To embed high-resolution images in your templates, you should serve the content from a public URL, and use HTML to link and style it.

Placeholders

Use placeholders to include dynamic information in templates, such as entity names, action types, timestamps, and other event metadata. Placeholders are automatically replaced with actual values when notifications are sent.

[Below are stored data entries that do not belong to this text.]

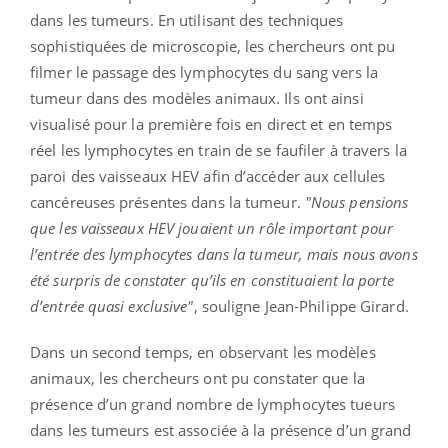
dans les tumeurs. En utilisant des techniques
sophistiquées de microscopie, les chercheurs ont pu
filmer le passage des lymphocytes du sang vers la
tumeur dans des modèles animaux. Ils ont ainsi
visualisé pour la première fois en direct et en temps
réel les lymphocytes en train de se faufiler à travers la
paroi des vaisseaux HEV afin d’accéder aux cellules
cancéreuses présentes dans la tumeur.
"Nous pensions
que les vaisseaux HEV jouaient un rôle important pour
l’entrée des lymphocytes dans la tumeur, mais nous avons
été surpris de constater qu’ils en constituaient la porte
d’entrée quasi exclusive"
, souligne Jean-Philippe Girard.
Dans un second temps, en observant les modèles
animaux, les chercheurs ont pu constater que la
présence d’un grand nombre de lymphocytes tueurs
dans les tumeurs est associée à la présence d’un grand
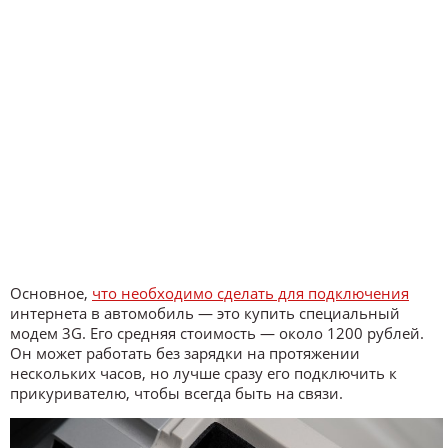
Основное,
что необходимо сделать для подключения
интернета в автомобиль — это купить специальный
модем 3G. Его средняя стоимость — около 1200 рублей.
Он может работать без зарядки на протяжении
нескольких часов, но лучше сразу его подключить к
прикуривателю, чтобы всегда быть на связи.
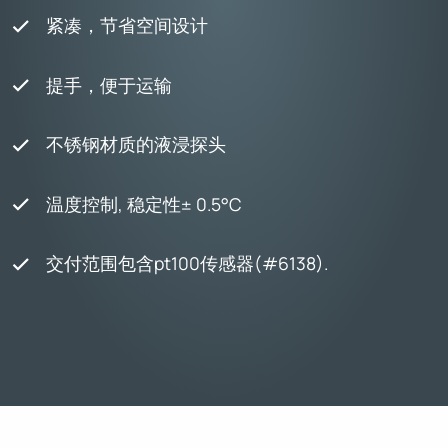
紧凑，节省空间设计
提手，便于运输
不锈钢材质的液浸探头
温度控制, 稳定性± 0.5°C
交付范围包含pt100传感器(#6138).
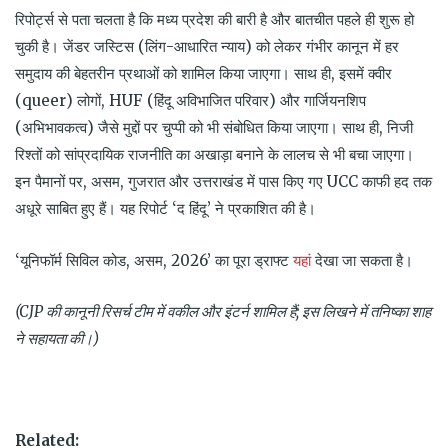
रिपोर्ट्स से पता चलता है कि मध्य प्रदेश की बारी है और बातचीत पहले ही शुरू हो
चुकी है। जेंडर जस्टिस (लिंग-आधारित न्याय) को लेकर गंभीर कानून में हर
समुदाय की बेहतरीन प्रथाओं को शामिल किया जाएगा। साथ ही, इसमें क्वीर
(queer) लोगों, HUF (हिंदू अविभाजित परिवार) और गार्जियनशिप
(अभिभावकत्व) जैसे मुद्दों पर चुप्पी को भी संबोधित किया जाएगा। साथ ही, निजी
रिश्तों को सांप्रदायिक राजनीति का अखाड़ा बनाने के लालच से भी बचा जाएगा।
इन पैमानों पर, असम, गुजरात और उत्तराखंड में पास किए गए UCC काफी हद तक
अधूरे साबित हुए हैं। यह रिपोर्ट ‘द हिंदू’ ने प्रकाशित की है।
यहां
‘यूनिफॉर्म सिविल कोड, असम, 2026’ का पूरा ड्राफ्ट
देखा जा सकता है।
(CJP
की
कानूनी
रिसर्च
टीम
में
वकील
और
इंटर्न
शामिल
हैं;
इस
लिखने
में
तनिष्का
शाह
ने
सहायता
की।)
Related:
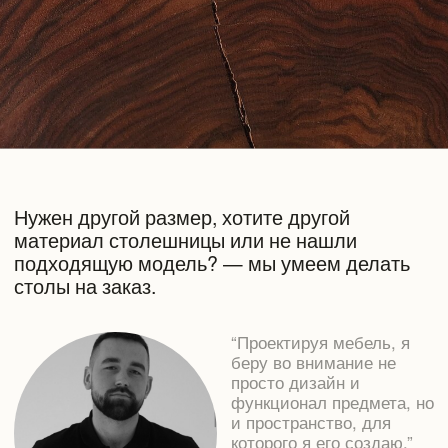
ОСТАВИТЬ ЗАЯВКУ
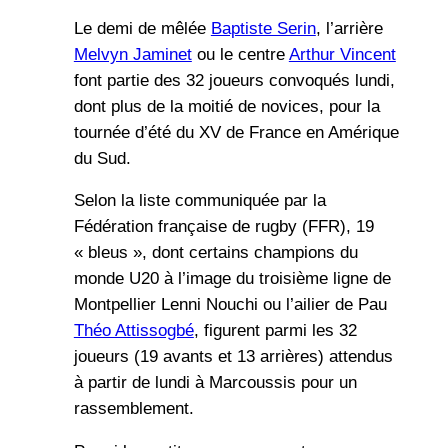
Le demi de mêlée
Baptiste Serin
, l’arrière
Melvyn Jaminet
ou le centre
Arthur Vincent
font partie des 32 joueurs convoqués lundi,
dont plus de la moitié de novices, pour la
tournée d’été du XV de France en Amérique
du Sud.
Selon la liste communiquée par la
Fédération française de rugby (FFR), 19
« bleus », dont certains champions du
monde U20 à l’image du troisième ligne de
Montpellier Lenni Nouchi ou l’ailier de Pau
Théo Attissogbé
, figurent parmi les 32
joueurs (19 avants et 13 arrières) attendus
à partir de lundi à Marcoussis pour un
rassemblement.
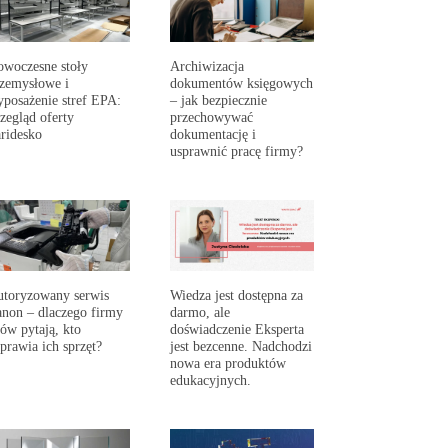
woczesne stoły
Archiwizacja
zemysłowe i
dokumentów księgowych
posażenie stref EPA:
– jak bezpiecznie
zegląd oferty
przechowywać
ridesko
dokumentację i
usprawnić pracę firmy?
toryzowany serwis
Wiedza jest dostępna za
non – dlaczego firmy
darmo, ale
ów pytają, kto
doświadczenie Eksperta
prawia ich sprzęt?
jest bezcenne. Nadchodzi
nowa era produktów
edukacyjnych.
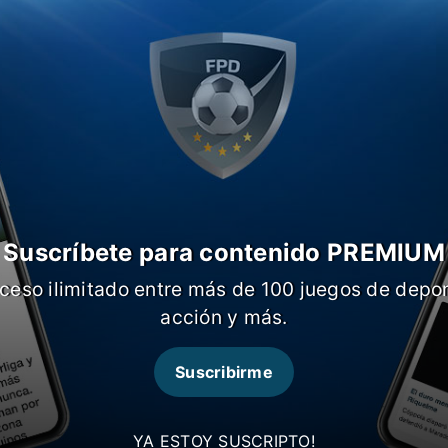
Suscríbete para contenido PREMIUM
ceso ilimitado entre más de 100 juegos de depor
acción y más.
octavos?
Suscribirme
YA ESTOY SUSCRIPTO!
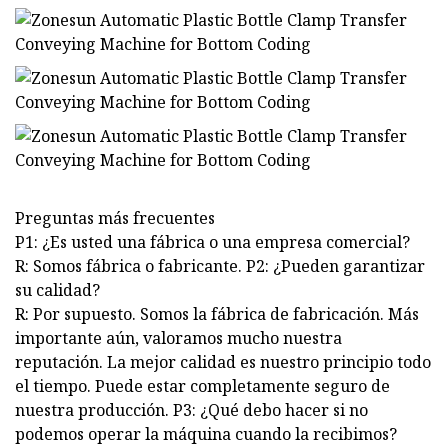
Preguntas más frecuentes
P1: ¿Es usted una fábrica o una empresa comercial?
R: Somos fábrica o fabricante. P2: ¿Pueden garantizar
su calidad?
R: Por supuesto. Somos la fábrica de fabricación. Más
importante aún, valoramos mucho nuestra
reputación. La mejor calidad es nuestro principio todo
el tiempo. Puede estar completamente seguro de
nuestra producción. P3: ¿Qué debo hacer si no
podemos operar la máquina cuando la recibimos?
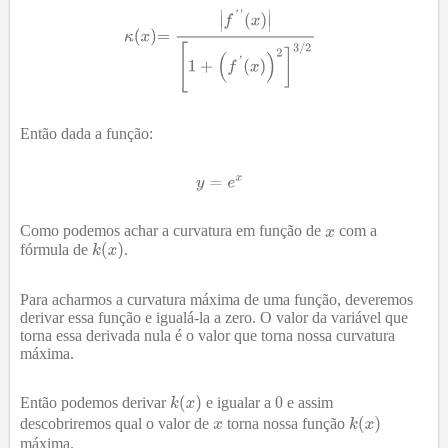
Então dada a função:
Como podemos achar a curvatura em função de
com a
fórmula de
.
Para acharmos a curvatura máxima de uma função, deveremos
derivar essa função e igualá-la a zero. O valor da variável que
torna essa derivada nula é o valor que torna nossa curvatura
máxima.
Então podemos derivar
e igualar a
e assim
descobriremos qual o valor de
torna nossa função
máxima.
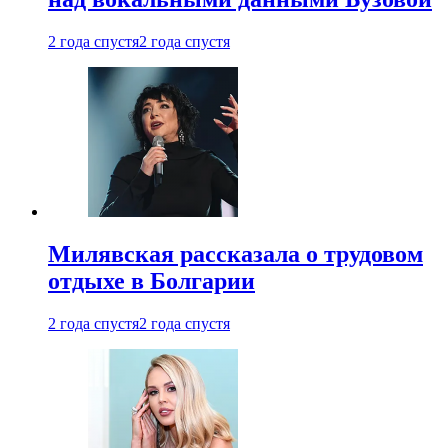
2 года спустя
2 года спустя
Милявская рассказала о трудовом
отдыхе в Болгарии
2 года спустя
2 года спустя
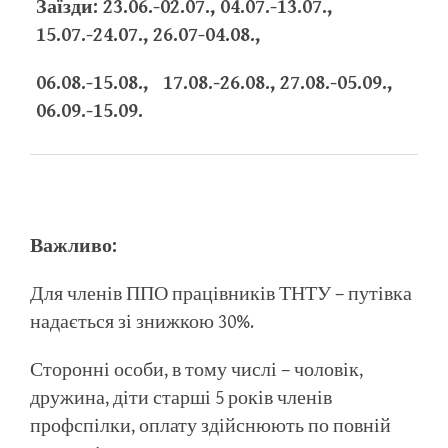
Заїзди: 23.06.-02.07., 04.07.-13.07.,
15.07.-24.07., 26.07-04.08.,
06.08.-15.08., 17.08.-26.08., 27.08.-05.09.,
06.09.-15.09.
Важливо:
Для членів ППО працівників ТНТУ – путівка
надається зі знижкою 30%.
Сторонні особи, в тому числі – чоловік,
дружина, діти старші 5 років членів
профспілки, оплату здійснюють по повній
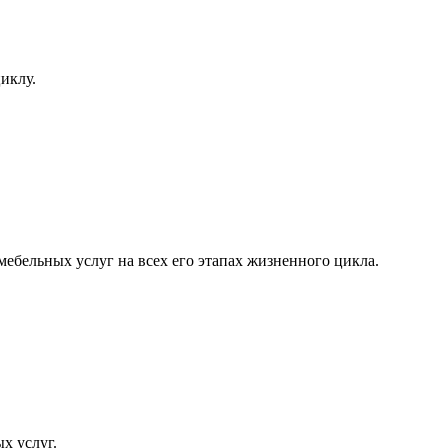
иклу.
мебельных услуг на всех его этапах жизненного цикла.
х услуг.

Identity and Entity Information

Placeholder

Description

{{ENTITY_TYPE}}

The type of entity (e.g., "ActiveDirectoryUser", "OktaUser")

{{ENTITY_NAME}}

The name of the entity/identity

{{LOGIN_NAME}}

The login/username for the account

{{LOGIN_PASSWORD}}

The password (for password-related notifications)

{{EMAIL}}

Email address associated with the identity

Relationship Information

Placeholder

Description

{{RELATIONSHIP_ENTITY_TYPE}}

Type of the related entity

{{RELATIONSHIP_ENTITY_NAME}}

Name of the related entity

Action and Job Information

Placeholder

Description

{{ACTION_NAME}}

Name of the action being performed

{{ACTION_TYPE}}

Type of action

{{ACTION_JOB_ID}}

Unique identifier for the action job

{{SUCCEED_OR_FAILED}}

Status indicator ("succeeded" or "failed")

{{SENT_INVITE}}

Whether an invite was sent (for guest accounts)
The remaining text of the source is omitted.